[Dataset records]
╭──

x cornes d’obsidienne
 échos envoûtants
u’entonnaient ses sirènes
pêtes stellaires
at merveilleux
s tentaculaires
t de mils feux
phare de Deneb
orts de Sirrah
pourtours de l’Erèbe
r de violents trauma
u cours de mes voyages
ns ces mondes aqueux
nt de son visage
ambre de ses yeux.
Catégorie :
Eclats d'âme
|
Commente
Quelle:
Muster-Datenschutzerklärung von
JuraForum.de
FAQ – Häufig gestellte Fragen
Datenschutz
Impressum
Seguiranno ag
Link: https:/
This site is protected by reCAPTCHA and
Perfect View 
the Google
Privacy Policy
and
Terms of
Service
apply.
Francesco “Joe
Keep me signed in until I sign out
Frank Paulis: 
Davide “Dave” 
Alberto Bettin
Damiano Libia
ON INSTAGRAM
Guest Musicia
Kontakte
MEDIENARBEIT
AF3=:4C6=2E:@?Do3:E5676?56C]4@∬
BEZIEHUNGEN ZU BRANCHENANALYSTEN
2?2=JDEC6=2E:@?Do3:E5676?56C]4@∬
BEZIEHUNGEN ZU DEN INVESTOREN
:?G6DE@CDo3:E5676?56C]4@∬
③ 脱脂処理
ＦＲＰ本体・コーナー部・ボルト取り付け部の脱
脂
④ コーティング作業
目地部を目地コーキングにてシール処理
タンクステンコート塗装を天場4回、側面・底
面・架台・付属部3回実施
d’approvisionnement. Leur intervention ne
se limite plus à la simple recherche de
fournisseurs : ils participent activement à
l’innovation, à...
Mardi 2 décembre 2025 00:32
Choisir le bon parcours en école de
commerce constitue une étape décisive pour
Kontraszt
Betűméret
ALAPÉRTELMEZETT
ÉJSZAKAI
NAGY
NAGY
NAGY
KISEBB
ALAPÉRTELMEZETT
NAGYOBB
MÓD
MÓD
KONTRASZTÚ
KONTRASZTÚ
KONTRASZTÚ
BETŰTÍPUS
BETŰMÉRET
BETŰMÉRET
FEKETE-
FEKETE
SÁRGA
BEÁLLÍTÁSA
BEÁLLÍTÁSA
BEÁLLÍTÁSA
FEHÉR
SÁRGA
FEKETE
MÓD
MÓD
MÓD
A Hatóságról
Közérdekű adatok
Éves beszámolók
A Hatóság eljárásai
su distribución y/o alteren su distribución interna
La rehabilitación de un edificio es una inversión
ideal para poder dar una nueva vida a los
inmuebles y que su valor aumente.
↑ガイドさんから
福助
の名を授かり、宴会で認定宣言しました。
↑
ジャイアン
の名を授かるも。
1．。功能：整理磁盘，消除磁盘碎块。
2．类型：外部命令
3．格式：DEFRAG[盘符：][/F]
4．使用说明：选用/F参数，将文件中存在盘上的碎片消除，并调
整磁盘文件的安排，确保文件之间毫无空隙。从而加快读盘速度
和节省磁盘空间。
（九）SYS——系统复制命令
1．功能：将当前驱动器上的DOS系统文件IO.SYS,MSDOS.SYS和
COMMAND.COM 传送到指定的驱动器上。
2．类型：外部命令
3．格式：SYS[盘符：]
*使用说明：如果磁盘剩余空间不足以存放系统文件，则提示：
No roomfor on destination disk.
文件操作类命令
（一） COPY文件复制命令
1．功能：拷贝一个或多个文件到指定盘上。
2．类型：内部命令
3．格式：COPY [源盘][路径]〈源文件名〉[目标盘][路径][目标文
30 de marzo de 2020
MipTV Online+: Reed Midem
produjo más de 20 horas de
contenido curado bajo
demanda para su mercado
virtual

╰──
╭──

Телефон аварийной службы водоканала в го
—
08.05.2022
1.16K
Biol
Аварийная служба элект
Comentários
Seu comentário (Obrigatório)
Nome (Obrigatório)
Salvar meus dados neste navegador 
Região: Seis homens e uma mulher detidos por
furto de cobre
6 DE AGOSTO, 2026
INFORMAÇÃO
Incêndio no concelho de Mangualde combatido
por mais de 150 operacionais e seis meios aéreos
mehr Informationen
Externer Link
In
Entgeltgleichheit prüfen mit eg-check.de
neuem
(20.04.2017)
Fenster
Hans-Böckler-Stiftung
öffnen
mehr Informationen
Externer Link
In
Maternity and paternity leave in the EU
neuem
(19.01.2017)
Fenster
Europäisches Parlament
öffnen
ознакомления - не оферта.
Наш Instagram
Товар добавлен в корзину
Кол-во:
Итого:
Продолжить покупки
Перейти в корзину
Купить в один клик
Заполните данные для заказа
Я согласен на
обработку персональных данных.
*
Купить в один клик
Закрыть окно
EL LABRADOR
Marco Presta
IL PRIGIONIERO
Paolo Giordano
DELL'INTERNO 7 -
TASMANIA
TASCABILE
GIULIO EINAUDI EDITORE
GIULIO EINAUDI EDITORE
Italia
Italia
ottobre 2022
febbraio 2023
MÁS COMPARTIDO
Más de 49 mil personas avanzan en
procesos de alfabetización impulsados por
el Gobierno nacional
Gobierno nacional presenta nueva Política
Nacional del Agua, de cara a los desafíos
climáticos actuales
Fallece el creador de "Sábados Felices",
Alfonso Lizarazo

╰──

=== WHAT THE TASK REQUIRES ===
Wherever "Obrigatório" occurs in the entries above, copy the line it sits on.

=== THE COMPLETED TASK ===
Seu comentário (Obrigatório)
Nome (Obrigatório)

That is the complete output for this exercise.